Anyway, that nuance was rather lost on participants yesterday, as equity futures vaulted higher, before paring gains, and the dollar dived, in a move that was likely driven largely by positioning, as ‘worst case scenario’ hedges were unwound en masse.
Consequently, the front S&P future rallied further north of the 6,000 mark, while the dollar lost ground against all major peers, as the DXY slipped back under the 108 handle. In the G10 FX universe, gains were most significant against those currencies that could prove most vulnerable to potential tariffs – namely, the EUR reclaiming the 1.04 mark, and the CAD touching its best levels in a month.
Despite these moves, I remain a firm believer in the dollar bull case, with the ‘US exceptionalism’ narrative remaining a strong one, and with the FOMC continuing to adopt a considerably more hawkish stance than that of their G10 peers. The buck, hence, remains a ‘buy on dips’ in my view.
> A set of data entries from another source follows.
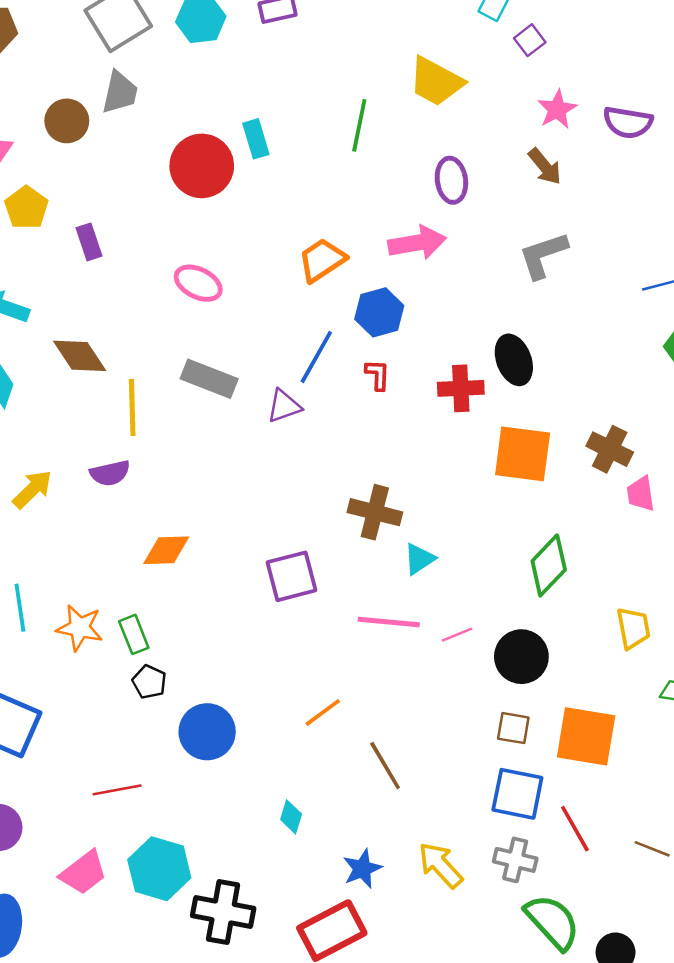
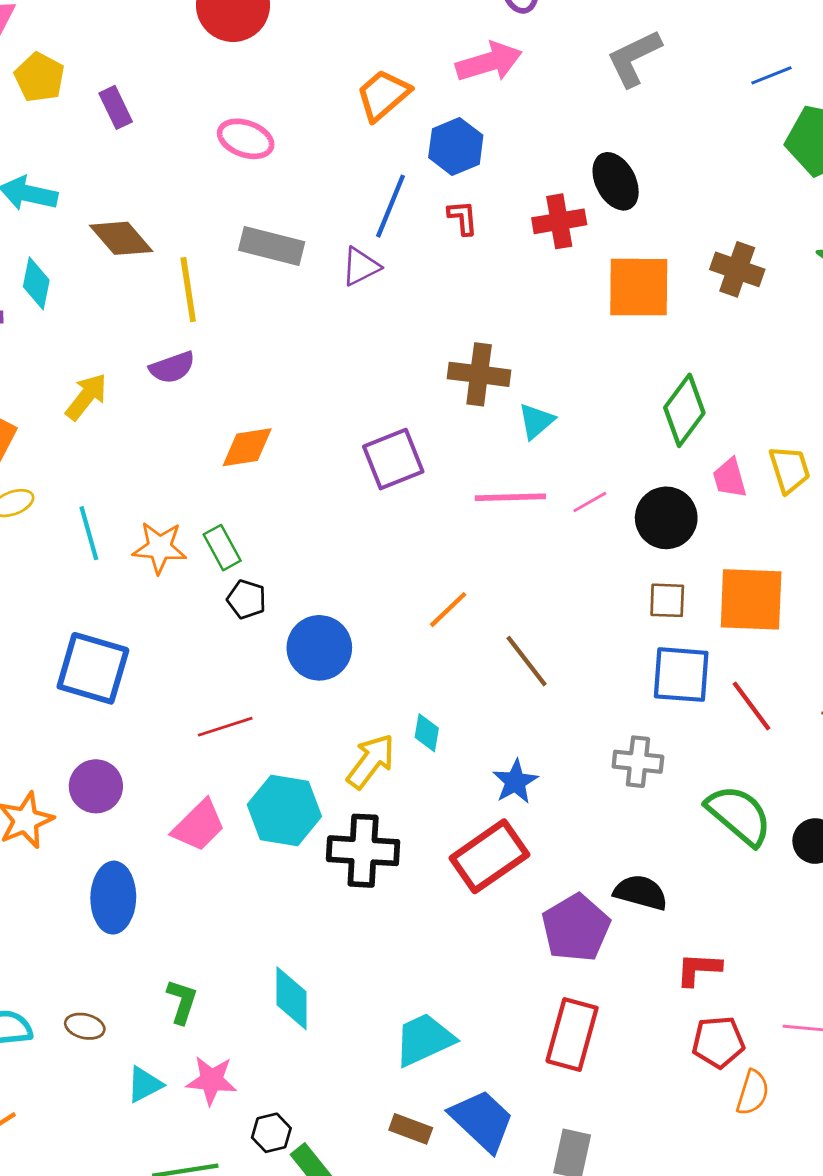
pink trapezoid: (641, 494) -> (730, 478), moved
gray cross: (515, 860) -> (638, 762), moved
yellow arrow: (440, 865) -> (371, 761), moved, turned 87

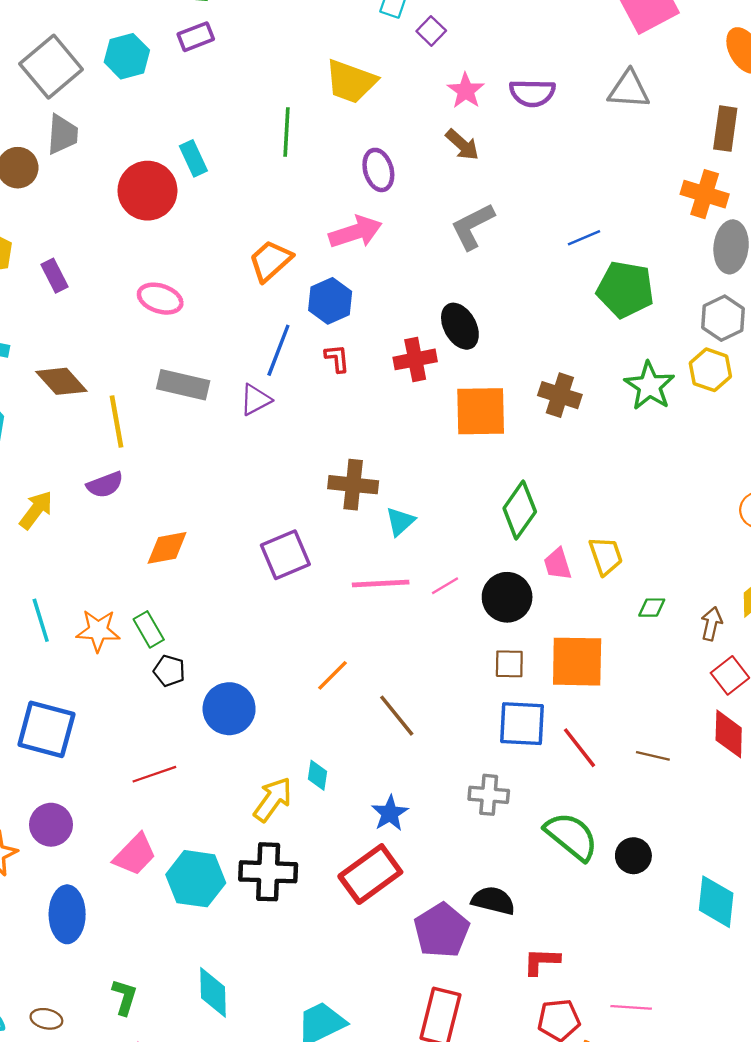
cyan hexagon: (284, 810) -> (196, 879), moved

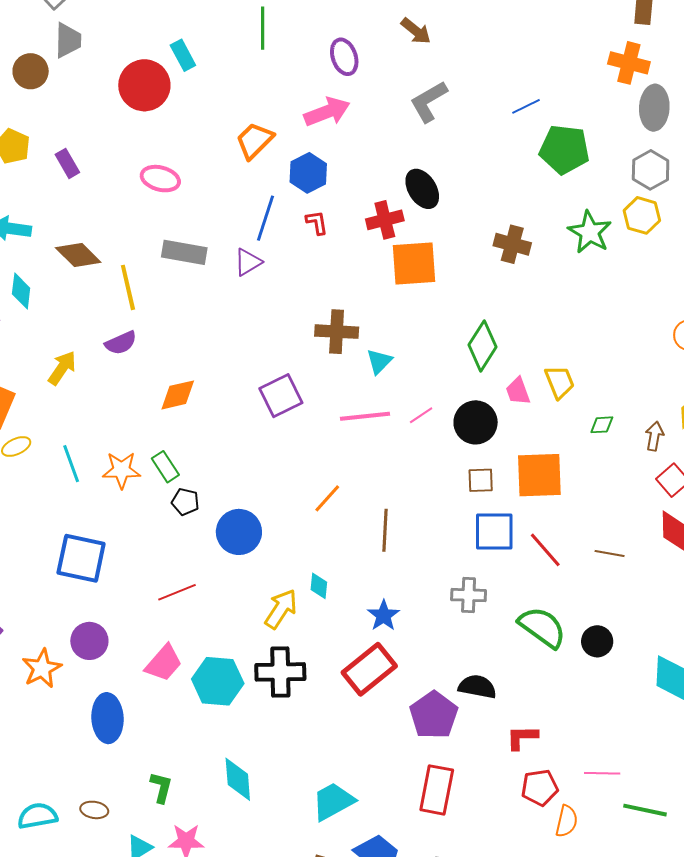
orange square: (481, 411) -> (414, 263), moved
brown line: (397, 716) -> (385, 530), turned 45

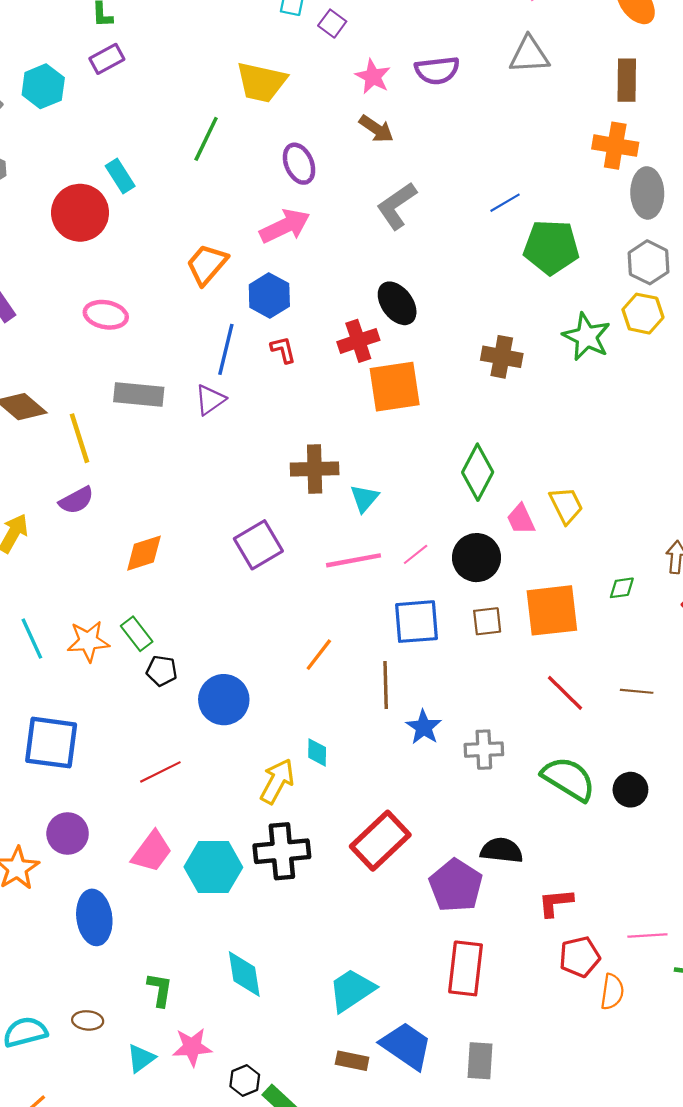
green line: (263, 28) -> (206, 139), turned 30
green diamond: (602, 425) -> (622, 588), moved
blue square: (494, 532) -> (417, 622), moved
blue star: (383, 616) -> (424, 727), moved

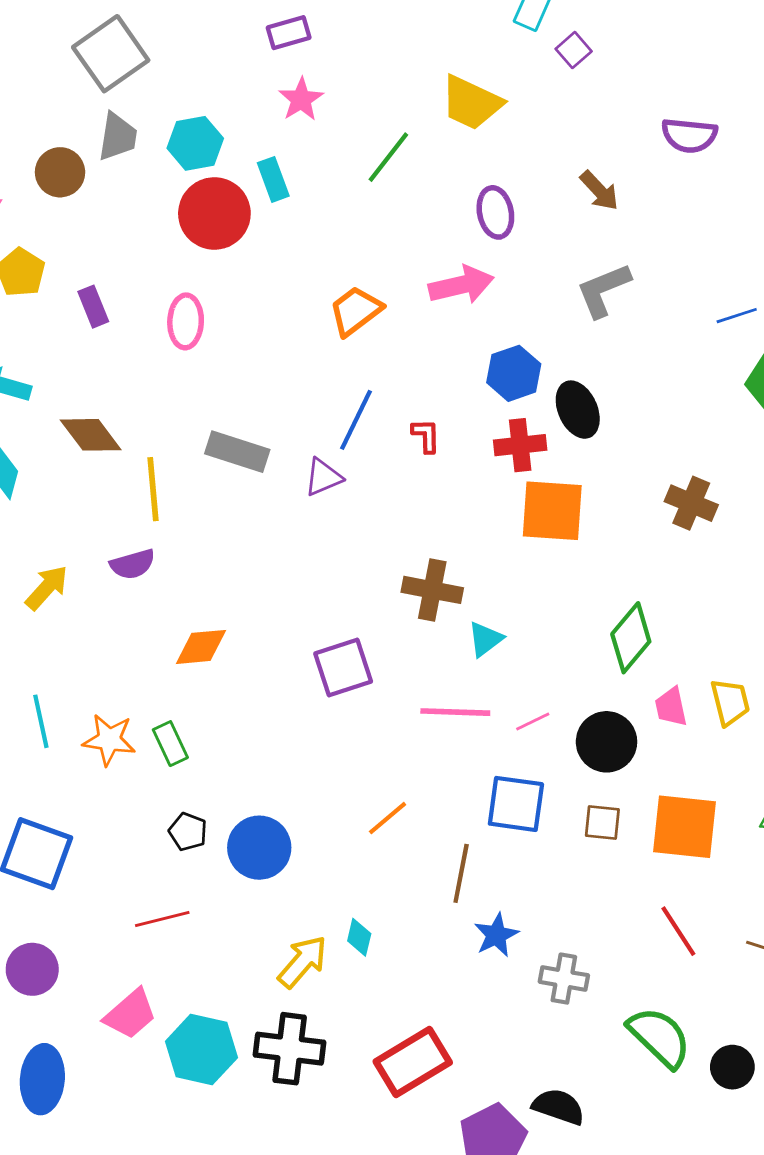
pink star: (373, 77) -> (301, 99), moved
cyan hexagon: (43, 86) -> (195, 143), moved
blue hexagon: (269, 295) -> (514, 373), moved
pink ellipse: (106, 315) -> (186, 321), moved, turned 69
black pentagon: (162, 671) -> (188, 832), moved

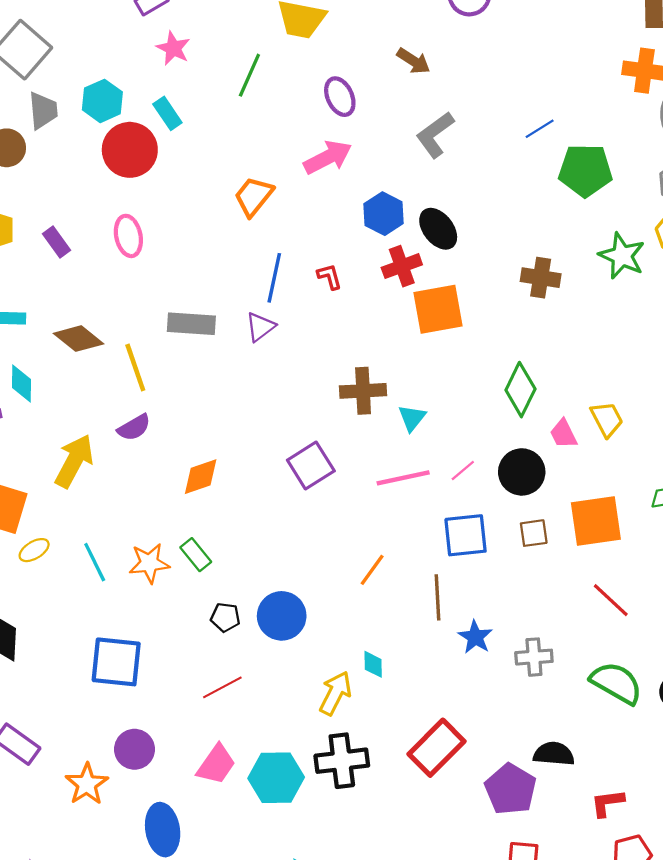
yellow arrow: (47, 588) -> (74, 461), size x1.4

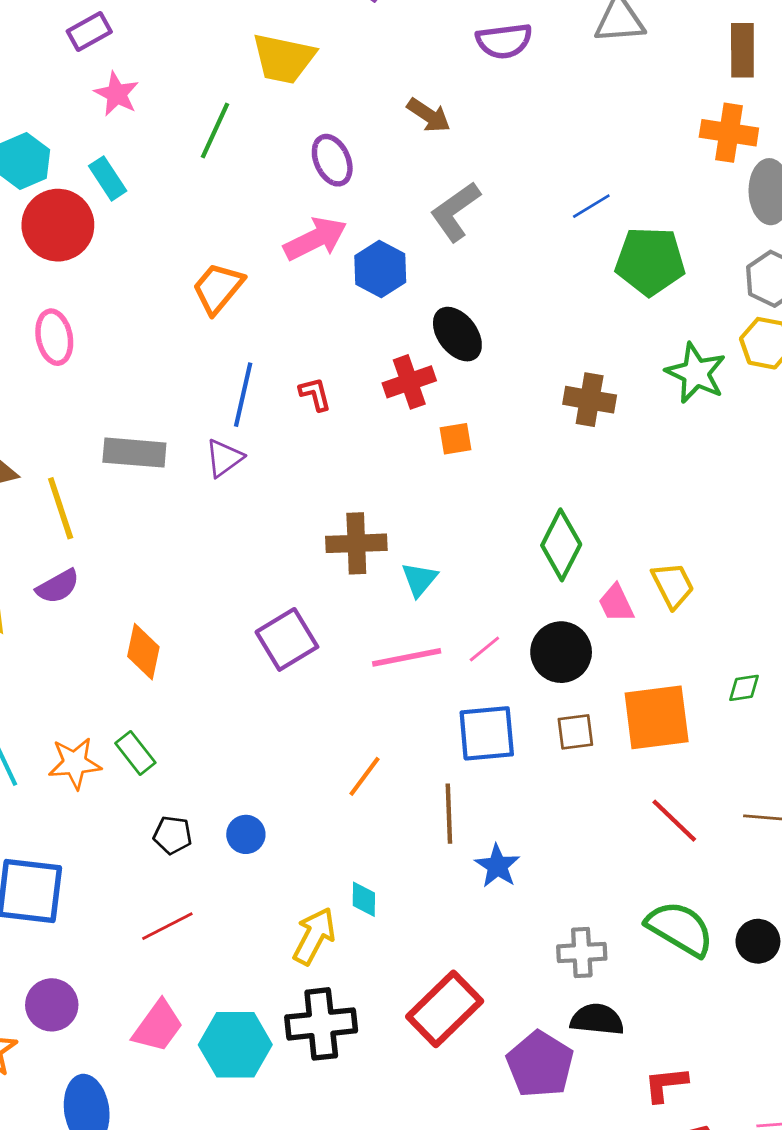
blue hexagon: (384, 214) -> (380, 269), moved
orange square: (438, 309) -> (456, 439), size x0.5
orange diamond: (201, 477) -> (143, 652), turned -60
blue circle: (282, 616) -> (246, 834), size x0.6
gray cross: (534, 657) -> (582, 953), moved

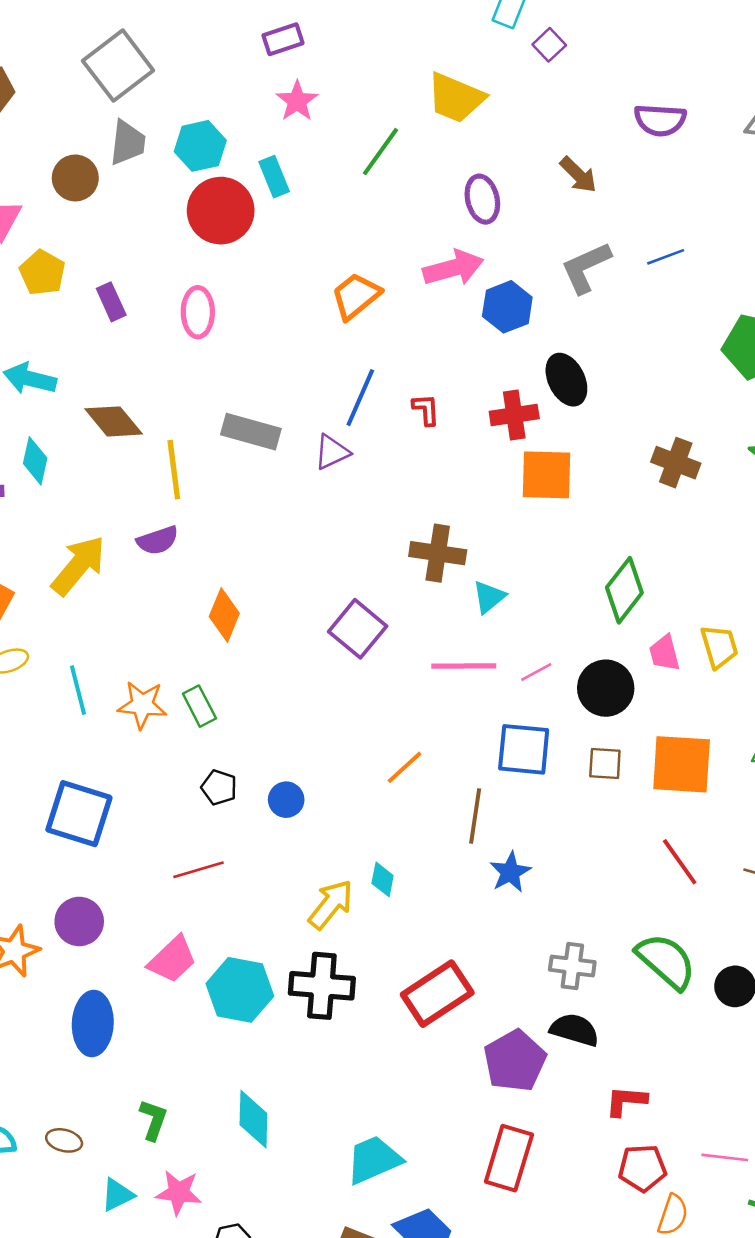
blue line: (591, 206) -> (666, 257), moved
orange square: (456, 439) -> (547, 475), size x1.8
purple square: (287, 639) -> (358, 629), turned -30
More broadly, yesterday’s news flow helps to underscore a couple of pre-existing views of mine.
Firstly, Trump’s focus, and success gauge, is the performance of financial markets, namely Wall Street equities; with boosting equities, and economic growth, Trump’s top two priorities, starting a wide-ranging trade war that dents the solid existing equity bull case would seem counter-intuitive.
Secondly, welcome back to headline trading! A Trump Administration, as we saw in 2017-21, means government by tweet, policymaking on a whim, conflicting sources reports galore, a cacophony of noise, and precious little signal. Participants will struggle to discount a concrete future policy path, simply because such a concrete path shan’t exist. All-in-all, the net result is considerably greater uncertainty, thus leading to considerably higher cross-asset volatility.
These themes, importantly, are not ones that will fade after a couple of days, or a couple of months, but are likely to be the over-arching aspects of the next four years.
LOOK AHEAD – A busy-ish data docket awaits today, as focus also remains on President Trump’s further policy proposals, and executive orders, that will be put forward over coming days.
Kicking things off this morning is the latest UK labour market data, with unemployment seen ticking higher to 4.4% in the 3 months to November, while overall pay is seen rising 5.7% YoY over the same period, largely due to the summer’s public sector pay rises feeding into the figures. Nevertheless, despite the ONS having spent over £40mln on ‘transforming’ the labour force survey, the figures remain inaccurate, and are likely to be so for another couple of years yet. It’s, therefore, tough to imagine the data materially shifting the BoE policy outlook.
Elsewhere, inflation figures are due from Canada, and from New Zealand, with the figures likely to cement expectations for a 25bp BoC cut later this month (currently 75% priced), and a 50bp RBNZ cut in February (currently 85% priced). The latest German ZEW sentiment surveys are also due, likely painting a pessimistic picture of Europe’s largest economy once more.
Lastly, earnings season resumes as US participants return from yesterday’s holiday, with today’s notable reports including Netflix, United Airlines, and bellwether stock 3M.